#### Source material:
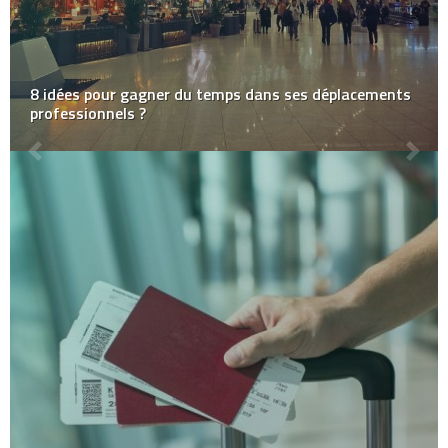
8 idées pour gagner du temps dans ses déplacements
professionnels ?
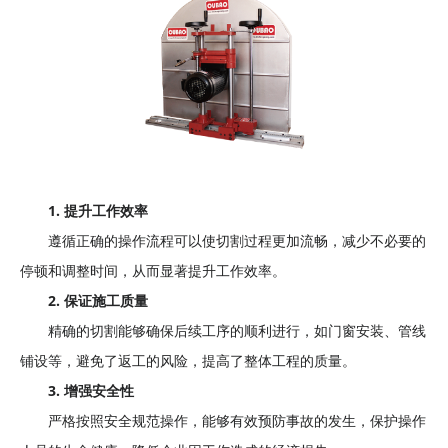
1. 提升工作效率
遵循正确的操作流程可以使切割过程更加流畅，减少不必要的
停顿和调整时间，从而显著提升工作效率。
2. 保证施工质量
精确的切割能够确保后续工序的顺利进行，如门窗安装、管线
铺设等，避免了返工的风险，提高了整体工程的质量。
3. 增强安全性
严格按照安全规范操作，能够有效预防事故的发生，保护操作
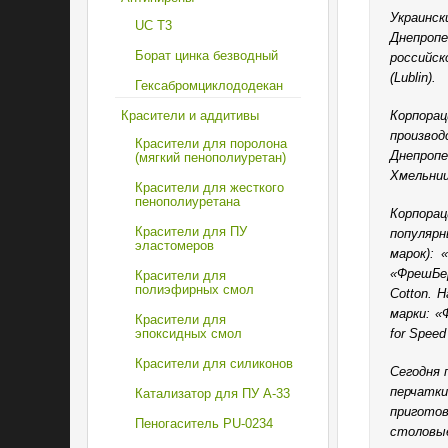
Украин
UC T3
Днепроп
Борат цинка безводный
российс
(Lublin).
Гексабромциклододекан
Корпор
Красители и аддитивы
произво
Красители для поролона
Днепроп
(мягкий пенополиуретан)
Хмельниц
Красители для жесткого
пенополиуретана
Корпора
Красители для ПУ
популярн
эластомеров
марок): 
«ФрешБери
Красители для
полиэфирных смол
Cotton. 
марки: «
Красители для
for Spee
эпоксидных смол
Красители для силиконов
Сегодня 
перчатки
Катализатор для ПУ A-33
пригото
Пеногаситель PU-0234
столов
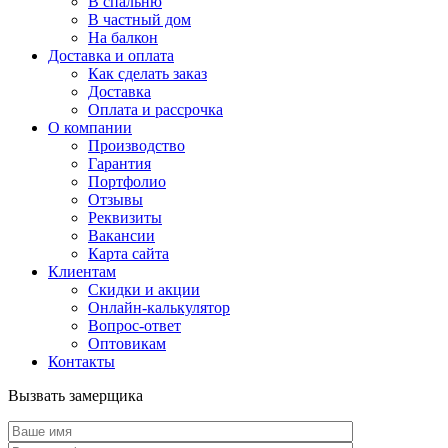
В спальню
В частный дом
На балкон
Доставка и оплата
Как сделать заказ
Доставка
Оплата и рассрочка
О компании
Производство
Гарантия
Портфолио
Отзывы
Реквизиты
Вакансии
Карта сайта
Клиентам
Скидки и акции
Онлайн-калькулятор
Вопрос-ответ
Оптовикам
Контакты
Вызвать замерщика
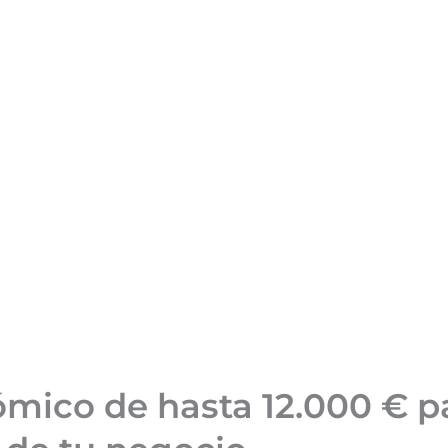
ico de hasta 12.000 € pa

#### Exercise description:
Which lines contain "Красители"? Copy each of them from the listing.

#### Response to this exercise:
Красители и аддитивы
Красители для поролона
Красители для жесткого
Красители для ПУ
Красители для
Красители для
Красители для силиконов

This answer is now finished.